Bogum menegakkan tubuhnya kembali, lalu mengangkat wajahnya. Menatap lurus kedepan, dan tersadar kemudian. Ah, ternyata seorang wanita yang disapa Ben datang bersama dengan wanita lainnya, yang terlihat sedang menelepon. Bogum lalu dengan sigap mengulurkan tangannya untuk bersalaman dengan wanita yang sehabis berpelukan erat dengan Ben.

“Selamat siang. Perkenalkan, nama saya Park Bogum. Project Manager Aetig di Tokyo nanti. Senang bertemu dengan Anda, Nyonya...” Bogum rasanya terlihat sangat bodoh sekarang.

Ia tidak mengetahui nama partner Ben sama sekali!

“Ah, maaf. Saya belum memperkenalkan kalian. Maklum, saya dengan dia terlalu dekat. Bogum, ini Jeon Se-ah-ssi. Se-ah, kenalkan, ini Bogum-ssi,” kata Ben memperkenalkan dirinya pada calon partner mereka. Ben hanya tertawa tidak enak hati, sedangkan Kwan sudah menjabat tangan wanita itu dengan ramah. Sepertinya mereka bertiga sudah mengenal satu sama lain. Bogum lalu menyapa wanita yang bernama Jeon Se-ah itu sambil tersenyum ramah. Sedangkan seorang wanita yang satu, baru saja terlihat selesai berbicara di telepon.

Bogum lalu mengalihkan pandangannya dan mengulurkan tangannya lagi, saat seorang wanita itu berbalik dan memandang matanya.

Terakhir kali rasanya Bogum tersambar petir di siang bolong adalah saat di mana ia melihat Taehyung untuk pertama kalinya setelah enam tahun silam di Aetig, beberapa waktu lalu. Ia masih ingat. Ia masih bisa merasakan.

Namun sekarang, sepertinya ia benar-benar ditampar habis-habisan saat melihat sosok wanita yang selama ini ia hindari. Wajahnya, karirnya, dan bisnisnya terpampang nyata hampir di seluruh sudut kota Seoul, pun sampai ke New York. Selama enam tahun, Bogum berusaha untuk mengalihkan pikiran dan pandangnya setiap kali melihat nama dan/atau wajah wanita itu terpampang di hadapannya.

Ia malu dan entah, ia rasanya pun saat ini lemas. Lututnya terasa lemas dan hampir lepas, tenggorokannya kering, tangannya bergetar. Bogum beberapa kali mengerjapkan matanya tidak percaya, melihat sosok terpenting dalam hidup seseorang yang ia cintai dulu, berdiri dihadapannya.

Seseorang yang secara tidak langsung, sempat mengalami kesulitan karena dirinya dan keluarganya.

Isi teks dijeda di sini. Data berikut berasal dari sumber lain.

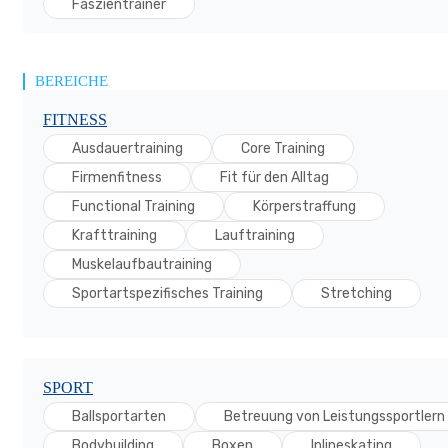
Faszientrainer
BEREICHE
FITNESS
Ausdauertraining
Core Training
Firmenfitness
Fit für den Alltag
Functional Training
Körperstraffung
Krafttraining
Lauftraining
Muskelaufbautraining
Sportartspezifisches Training
Stretching
SPORT
Ballsportarten
Betreuung von Leistungssportlern
Bodybuilding
Boxen
Inlineskating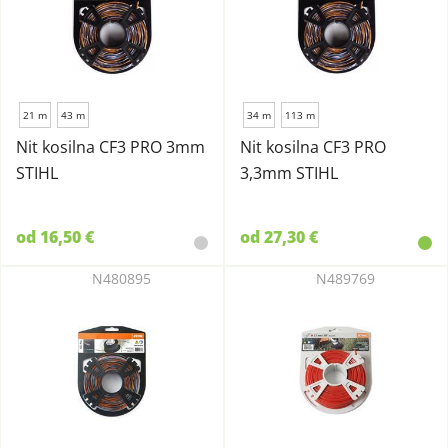
21 m
43 m
34 m
113 m
Nit kosilna CF3 PRO 3mm
Nit kosilna CF3 PRO
STIHL
3,3mm STIHL
od 16,50 €
od 27,30 €
N480895
N489769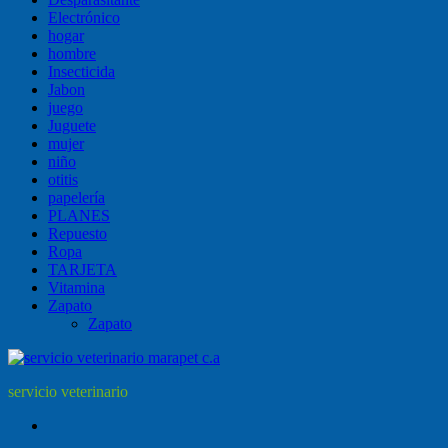
Electrónico
hogar
hombre
Insecticida
Jabon
juego
Juguete
mujer
niño
otitis
papelería
PLANES
Repuesto
Ropa
TARJETA
Vitamina
Zapato
Zapato
servicio veterinario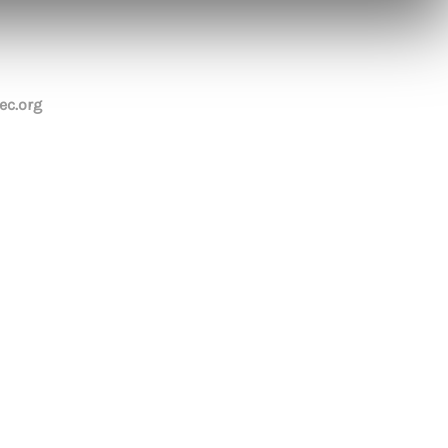
c.org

“Bogum, kenalkan, ini adalah sahabat saya, Kim Seo-ssi, CEO sekaligus Desainer ternama di Seoul. Kamu pasti sudah pernah melihat beliau, 'kan?” Se-ah berbicara dengan ramah pada Bogum, sambil terlihat memegang lengan wanita di sampingnya itu dan tersenyum. Sedang Kim Seo, menyunggingkan senyum simpulnya, mengulurkan tangannya untuk menjabat tangan Bogum yang tengah gemetar.

“Ah, Jeng, terima kasih,” katanya singkat membalas Se-ah. “Saya Kim Seo, Bogum-ssi. Senang berkenalan dengan Anda. Saya harap kita semua bisa bekerja sama dengan baik kedepannya.” Seo menjabat tangan Bogum dengan erat, persis menunjukkan gestur profesional yang biasa dilakukan saat pertama kali berkenalan dengan rekan bisnisnya.

Bogum hanya bisa mengangguk tanda paham, lalu tersenyum getir.

Siapa yang menyangka, seseorang yang dulu sempat 'hancur' karena keluarganya, sekarang akan menjadi business partnernya dan menjadi 'atasan'nya secara tidak langsung?

Karma really strikes him when he less expects.